The Netflix true-crime docuseries may have jumped the shark a couple of times, but when they’re good they can be very, very good, and Room 2806, a four-parter about the very serious accusation of sexual assault against Dominique Strauss-Kahn (‘DSK’) when he was at the peak of his power, intellect and ability, is very, very good. Compellingly structured and movingly told, featuring interviews with Strauss-Kahn’s victim Nafissatou Diallo, other women accusing Strauss-Kahn of other crimes, investigating officers, attorneys and French officials of all stripes and statures who have known Strauss-Kahn over the years, it paints another brutal portrait of a man who could have done so much good if he hadn’t done such terrible bad, and the women whose lives were torpedoed by it. Massive in scope, encompassing not only the case but the media frenzy surrounding it both in the US and France, the political fall-out and its place in the historical timeline of #metoo, this is a superb, gripping and vital production.
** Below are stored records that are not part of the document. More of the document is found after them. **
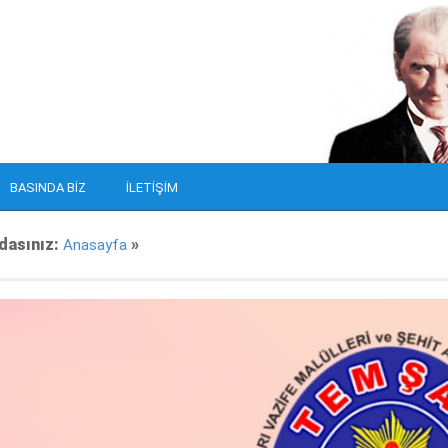
BASINDA BIZ
İLETIŞIM
dasınız:
»
Anasayfa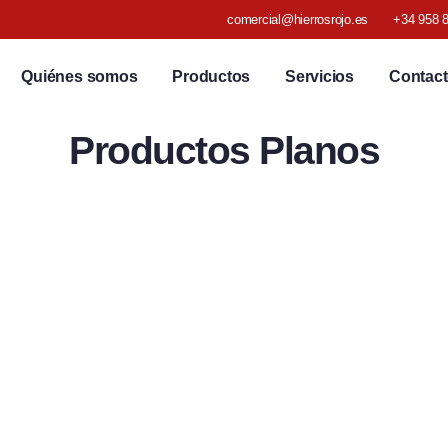
comercial@hierrosrojo.es
+34 958 8
Quiénes somos
Productos
Servicios
Contac
Productos Planos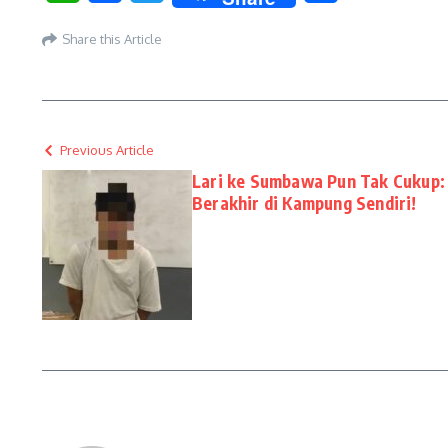
Share this Article
Previous Article
Lari ke Sumbawa Pun Tak Cukup: 
Berakhir di Kampung Sendiri!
It also demonstrates – perhaps reinforces – a cultural attitude to sexual misbehaviour among a certain strata of French society that would be hilarious in its stereotypical self-ownership were it not so tragically misaligned in relation to DSK’s particular predilections.

When you’re done, see if you can find Abel Ferrara’s 2014 film Welcome to New York, which dramatises some of these events and stars – perfectly – Gérard Depardieu as (a renamed version of) DSK.